# New Ceramic Coatings on Old Stoves



## 1RadCJ (Oct 13, 2015)

I am sure this has been asked already, but is there any way to refinish an old VC's ceramic paint job?  My Vigilant runs great but the gray paint is really starting to chip and flake off.  Needs to be redone completely, not touched up.  What about sending it out to somewhere like a powdercoat company? 

Thanks.


----------



## Ashful (Oct 14, 2015)

One member had a new BK Ashford custom enameled in red last year.  Wasn't cheap, but looked fantastic.  I bet the search function would turn it up pretty quick.

Alternatively, Stove Brite paint is the common solution to old stoves in need of repaint.  I had one that looked great, until a year ago.
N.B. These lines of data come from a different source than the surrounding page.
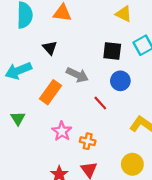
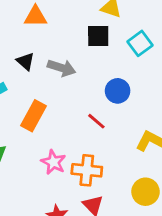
black square: (112, 51) -> (98, 36), moved
gray arrow: (77, 75) -> (62, 68), moved
orange cross: (88, 141) -> (87, 170), size x1.5

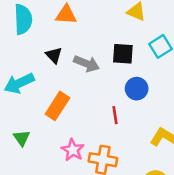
black square: (98, 36) -> (123, 54), moved
red line: (96, 121) -> (115, 115), turned 36

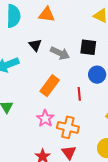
orange rectangle: (57, 106) -> (50, 86), moved

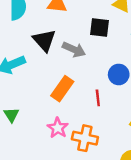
black triangle: (35, 45) -> (44, 40), size x1.5
black square: (88, 47) -> (100, 27), moved

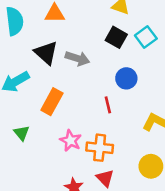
black square: (100, 27) -> (116, 37), moved, turned 30
orange rectangle: (62, 89) -> (52, 102), moved

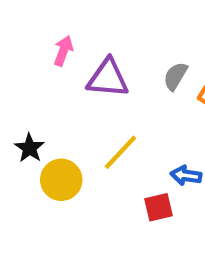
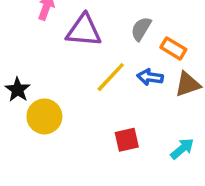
yellow line: (120, 152) -> (111, 77), moved
blue arrow: (186, 176) -> (150, 77), moved

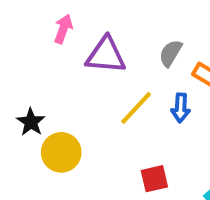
blue arrow: (150, 77) -> (181, 108), turned -95

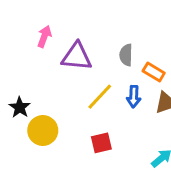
gray semicircle: (171, 53) -> (126, 55), turned -30
red square: (154, 179) -> (101, 143), moved

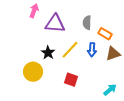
black star: (20, 107) -> (48, 53), moved
red square: (101, 143) -> (71, 80), turned 32

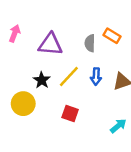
pink arrow: (34, 11) -> (15, 33), moved
orange rectangle: (105, 34) -> (112, 36), moved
Never heard of anyone using powder coat on a stove, but I'm not an expert on powder coating, so who knows?


----------



## begreen (Oct 14, 2015)

The old porcelain finish would need to be shot blasted off the stove to get to bare metal. Then you have the option of painting it or having it re-enameled. The latter is definitely more costly.


----------



## BlueRidgeMark (Oct 17, 2015)

There are powder coatings which would survive a stove's heat.  I've seen some rated to 1200 degrees.    I doubt this is a DIY project.   Cleaning and painting could be done at home.


----------



## 1RadCJ (Nov 2, 2015)

Thanks for the replies.  A computer crash delayed my response.  I looked into powder coating and didn't find anyone willing to do a stove.  Be nice to know of a company that does enameling.  I did a quick search for the Ashford thread but didn't find anything.   Will keep looking.  Thanks again.


----------



## begreen (Nov 2, 2015)

Check around the country for companies that do large scale cast iron enameling. Get quotes.
http://thompsonenamel.com/
http://www.porcelain-industries.com/

Also, have you contacted VC?


----------